Byers' reliance on United States v. Simpson, 910 F.2d 154 (4th Cir. 1990), is misplaced. In Simpson the defendant, a convicted felon, was charged with possessing a gun and attempting to board a plane with a firearm. The trial judge admitted testimony that the defendant fit the profile of a drug courier, which the prosecution offered to show that the gun belonged to the defendant and that he would board the plane. This circuit held that admission to be an abuse of discretion because the profile had "very little" probative value on whether the defendant knowingly possessed the gun; yet the government made the profile the center of its case. 910 F.2d at 158. In Byers' case, the government had other evidence--including Byers' own testimony--that he owned the gun. Byers' admission that he was a drug addict had more probative value than the drug courier profile, which easily fits innocent travelers as well as drug couriers. Reid v. Georgia, 448 U.S. 438, 441 (1980).
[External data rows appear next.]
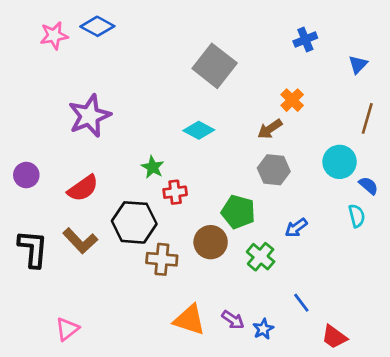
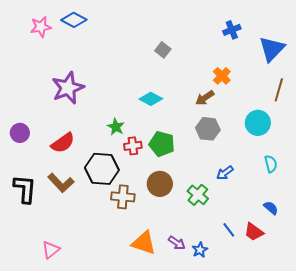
blue triangle: (358, 64) -> (272, 49), size x1.8
gray square: (215, 66) -> (163, 50), size x0.5
blue semicircle: (369, 186) -> (271, 208), moved
green pentagon: (238, 212) -> (162, 144), moved
red trapezoid: (334, 337) -> (254, 232), moved

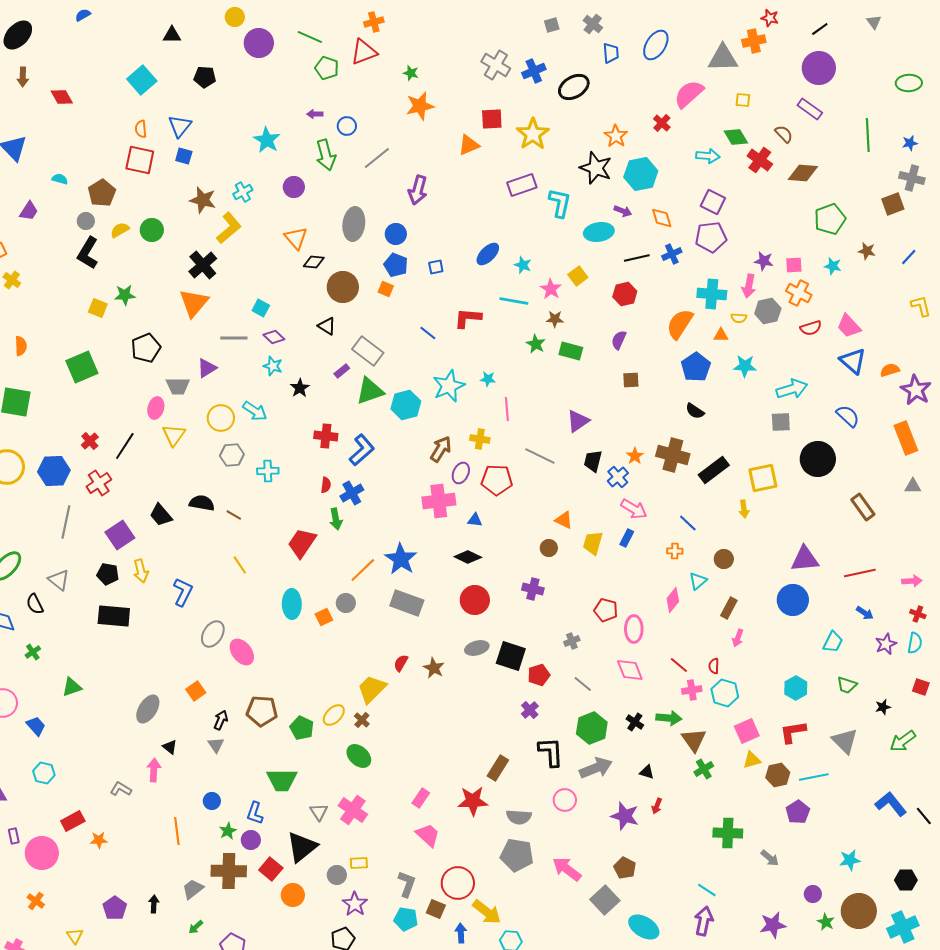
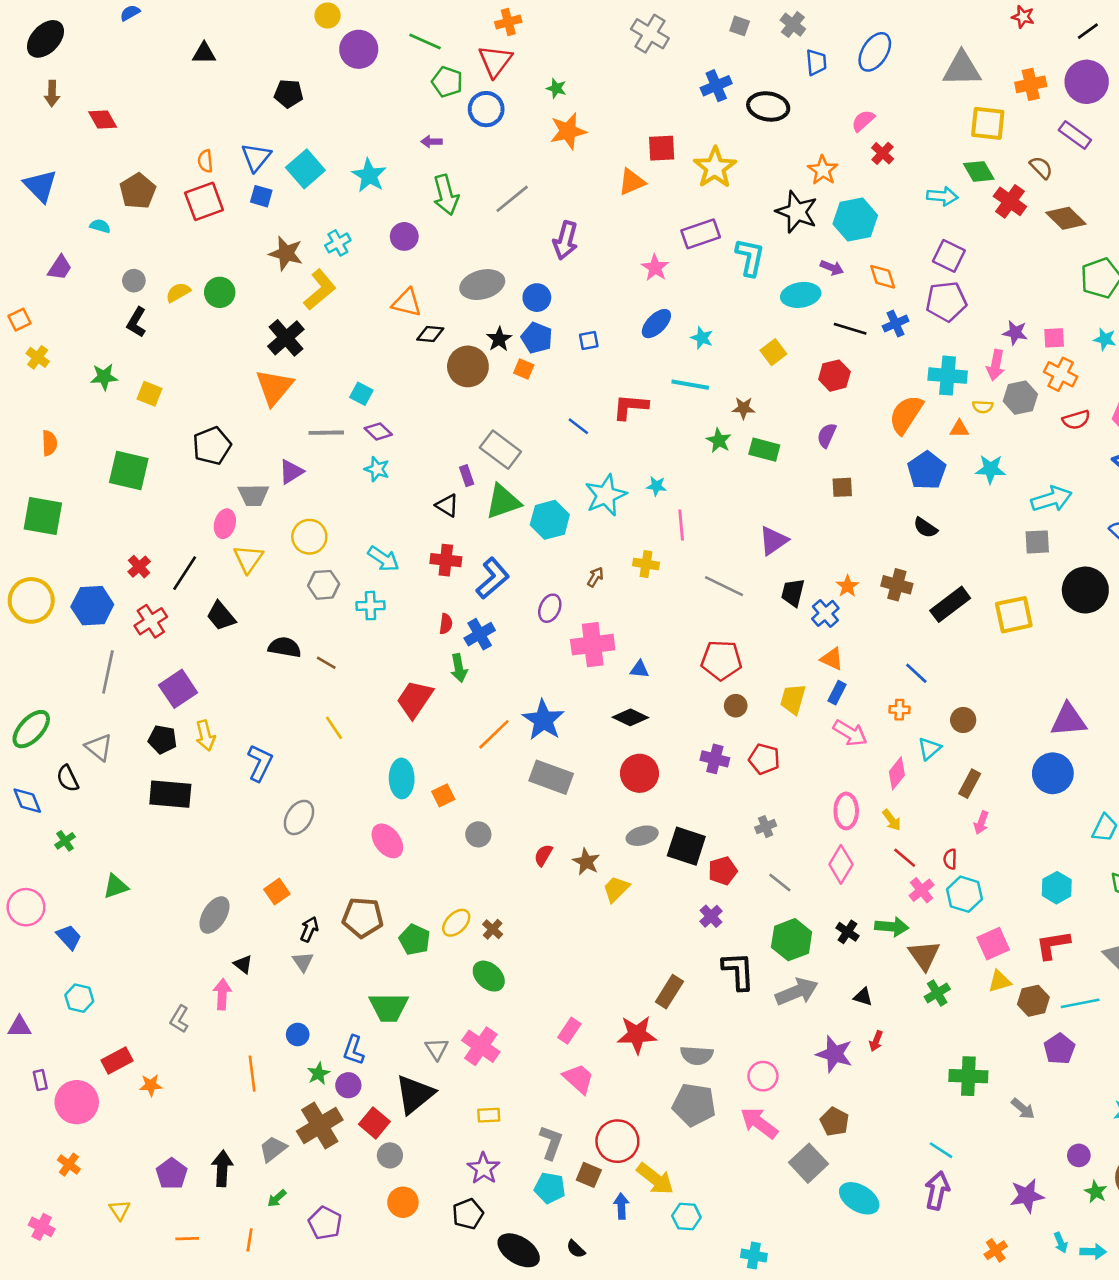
gray square: (552, 25) -> (740, 26), turned 35
black triangle: (172, 35) -> (204, 53), moved
orange cross: (754, 41) -> (1031, 84), moved
red triangle: (364, 52) -> (495, 61), turned -32
gray cross: (496, 65) -> (650, 34), moved
cyan square: (142, 80) -> (305, 169), moved
black ellipse: (574, 87) -> (768, 106), turned 40
pink semicircle: (689, 94) -> (863, 121), moved, size x0.6
yellow square: (743, 100) -> (988, 123), size x1.8
blue circle: (347, 126) -> (486, 109), moved, size x1.4
red square: (140, 160) -> (204, 201), turned -32
brown diamond: (803, 173) -> (1066, 218), turned 40
brown pentagon: (102, 193) -> (138, 191), moved
gray ellipse: (354, 224) -> (482, 285), turned 68
orange triangle: (296, 238) -> (407, 303), turned -35
black L-shape: (88, 253) -> (136, 322), size x0.7
black line: (637, 258) -> (850, 329), turned 30
pink star: (551, 289) -> (655, 268), moved
green star: (125, 295) -> (104, 377), moved
black triangle: (327, 326) -> (447, 506), moved
green square: (82, 367) -> (129, 470), turned 36
purple rectangle: (342, 371) -> (467, 476), turned -70
black star: (300, 388) -> (499, 339), moved
cyan arrow: (255, 411) -> (383, 559), moved
brown arrow: (441, 449) -> (595, 577), size x0.6
brown cross: (673, 455) -> (897, 585), size x0.7
purple ellipse: (461, 473) -> (550, 608), moved
red pentagon: (497, 480) -> (721, 660), moved
pink arrow: (634, 509) -> (850, 733), moved
yellow arrow: (744, 509) -> (892, 820), moved, turned -30
black trapezoid: (161, 515) -> (221, 616), moved
orange triangle: (564, 520) -> (832, 659), moved
gray circle: (346, 603) -> (478, 834), moved
red pentagon: (606, 610) -> (764, 759), moved
pink ellipse: (242, 652) -> (387, 841), moved
pink diamond: (630, 670) -> (841, 864), turned 52
yellow trapezoid: (372, 689) -> (616, 889), moved, size x0.7
pink cross: (692, 690) -> (922, 890), turned -30
gray L-shape: (121, 789) -> (179, 1019), turned -90
pink circle: (565, 800) -> (763, 1076), moved
brown cross: (229, 871) -> (320, 1126), turned -32
gray circle: (337, 875) -> (390, 1155), moved
orange circle: (293, 895) -> (403, 1202), moved
black arrow: (154, 904) -> (222, 1168), size x1.5

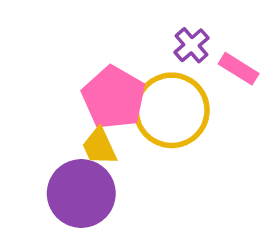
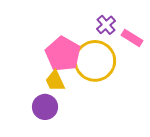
purple circle: (81, 193) -> (45, 107), size x0.7

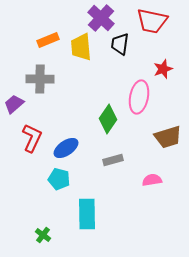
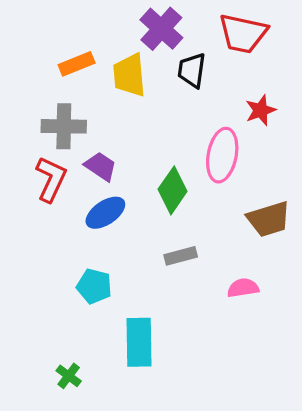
purple trapezoid: (14, 104) -> (101, 166), moved, turned 75
red L-shape: (32, 138) -> (51, 179), moved
blue ellipse: (66, 148) -> (105, 213), moved

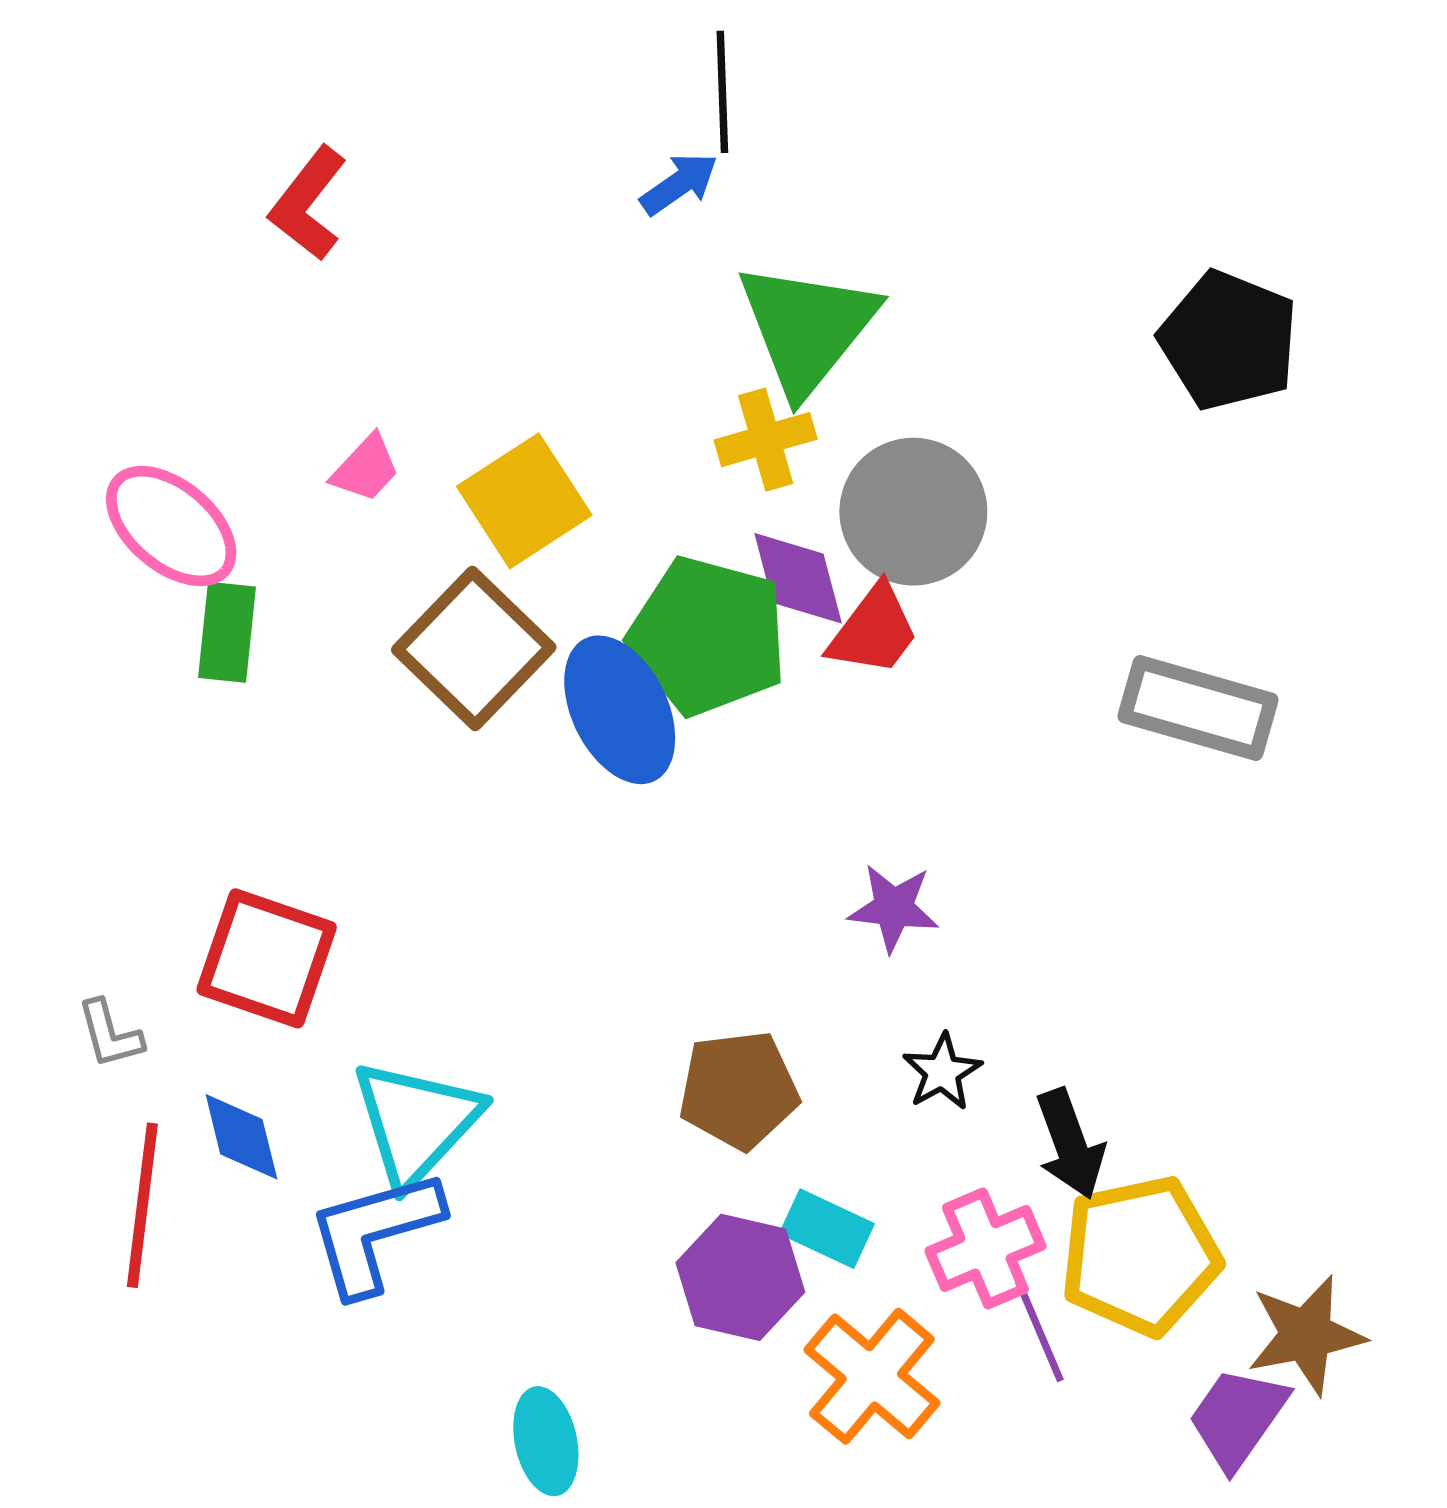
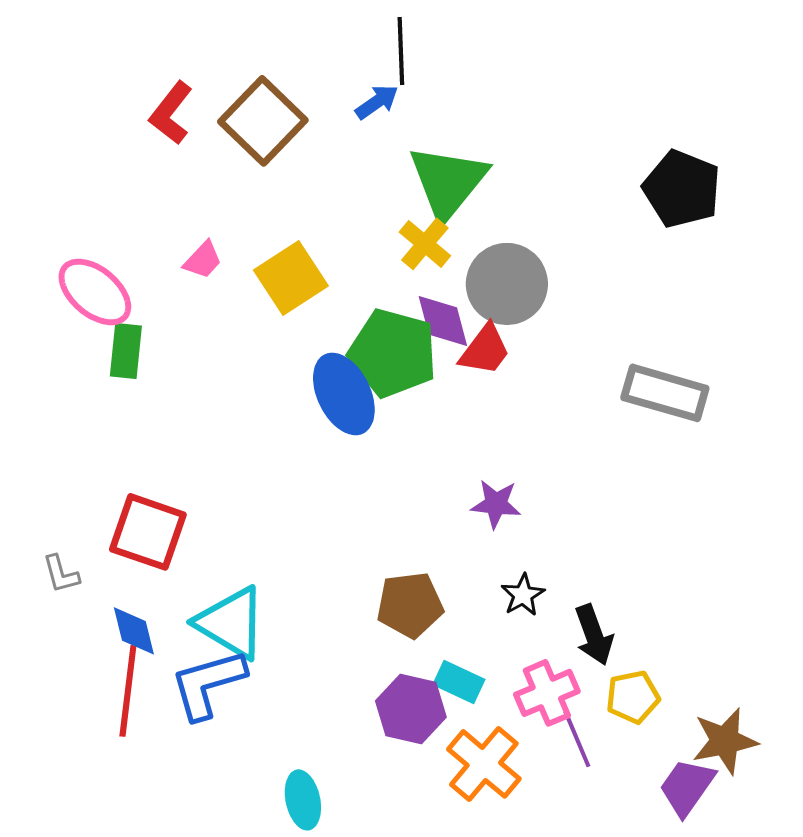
yellow cross: (766, 440) -> (425, 244), turned -34
brown square: (474, 649) -> (263, 121), moved
cyan triangle: (416, 1122) -> (231, 623), turned -42
red line: (142, 1205) -> (128, 691), moved
yellow pentagon: (1140, 1256) -> (633, 697), size x0.6

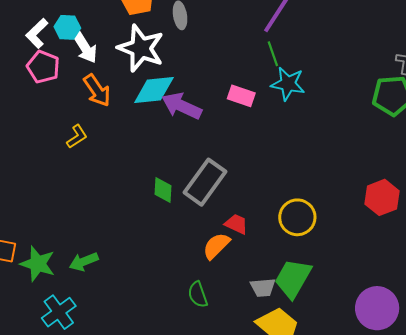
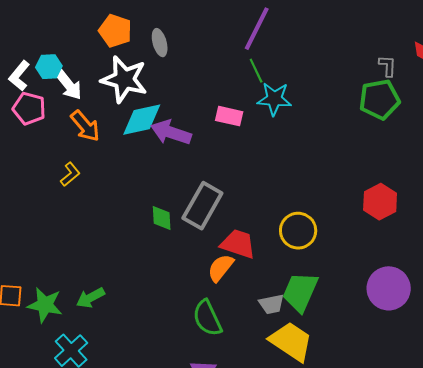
red trapezoid: (236, 224) -> (238, 244), size x1.5
green semicircle: (198, 294) -> (207, 318), size x1.4
purple circle: (377, 308) -> (389, 288), moved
Finally, this is not a case in which the court improperly admitted evidence of addiction to establish the substantive offense of unlawful possession of a gun. Cf. United States v. Jones, 913 F.2d 174, 177 (4th Cir. 1990) (drug profile not evidence of guilt of possession of drugs with intent to distribute). Contrary to Byers' contention, Jones does not require reversal. In Jones, the court held that it was error for the district court to admit a drug courier profile as proof of the substantive offense of possessing narcotics with intent to distribute. In this case, in contrast, the district court's admission of evidence of addiction was not for the purpose of establishing the substantive offense of possession of a gun. Rather, the evidence lent further credence to the government's contention that Byers had a greater motive to possess the gun than any other occupant of the house. The district court carefully instructed the jury not to consider the evidence of heroin addiction "unless you as the jurors first find that the other evidence in the case, standing alone, establishes beyond a reasonable doubt that the defendant did the act charged in the indictment."